Michael Zehal-Bibeau, who killed a ceremonial guard at Ottawa's war memorial before bursting into parliament where he was shot dead, made the video message on a phone found in his abandoned car. "This is in retaliation for Afghanistan and because (Prime Minister Stephen) Harper wants to send his troops to Iraq," Zehaf-Bibeau says in the grainy video released by police.

Canada Parl attack an act of revenge

"Canada's officially become one of our enemies by fighting and bombing us and creating a lot of terror in our countries and killing us and killing our innocents," added the 32-year-old.

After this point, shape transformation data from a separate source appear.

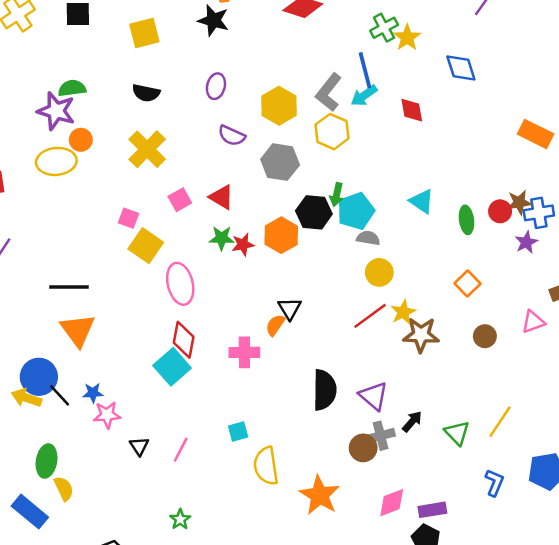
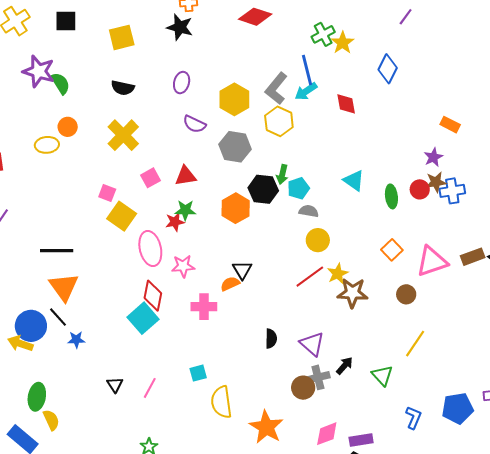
blue diamond: (461, 68) -> (388, 69), turned 44
green semicircle: (72, 88) -> (60, 83), turned 65
purple star: (56, 111) -> (39, 71), moved
orange rectangle: (536, 134) -> (450, 125), size x0.7
yellow ellipse: (56, 161) -> (47, 145), size x0.7
red triangle: (222, 197) -> (186, 176), turned -40
cyan pentagon: (356, 211) -> (298, 188), size x0.7
purple star: (526, 242) -> (433, 157), moved
red star: (243, 244) -> (175, 222), moved
pink triangle: (533, 322) -> (432, 261), moved, size x1.6
orange semicircle: (275, 325) -> (230, 284), turned 30
black semicircle: (325, 390) -> (271, 339), size x0.6
black line: (60, 395) -> (58, 317), moved
pink star: (107, 415) -> (183, 266), moved
yellow line: (500, 422) -> (415, 344), moved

"We'll not cease until you guys decide to be a peaceful country and stay to your own and stop going to other countries and stop occupying and killing the righteous of us who are trying to bring back religious law in our countries." Zehaf-Bibeau, a petty criminal who later converted to Islam, was shot dead by parliamentary security and federal police in a hail of bullets.

Royal Canadian Mounted Police Commissioner Bob Paulson told a parliamentary committee the federal police edited out 18 seconds of the video before releasing it -- 13 at beginning and five at the end -- but did not explain what had been cut.

He later told reporters that releasing these bits could "harm" the RCMP's ongoing investigation.

Canada's officially become one of our enemies by fighting and bombing us: Bibeau

The committee is examining a proposed new anti-terror law written in response to Zehaf-Bibeau's attack and another on a Canadian soldier in rural Quebec the same week. It would provide sweeping new powers to Canada's spy agency.

Canada ended its 10-year military mission in Afghanistan last year. In November its war planes joined US-led airstrikes on Islamic State jihadists in Iraq.

Paulson also testified at the hearing that the RCMP continues to search for possible accomplices or others who may be involved in planning the attack.

"I'm persuaded that Zehaf-Bibeau didn't come to this act alone," he told the committee. "The RCMP believes, on the evidence, that Zehaf-Bibeau was a terrorist," he said. "Anyone who aided him, abetted him, counseled him, facilitated his crimes or conspired with him is also, in our view, a terrorist and, where the evidence exists, we will charge them with terrorist offences."

Paulson said more than 400 people have been interviewed so far as part of the investigation into the shooting rampage. While in Ottawa, Zehaf-Bibeau used public Internet and payphones to communicate with individuals in Ottawa and British Columbia province.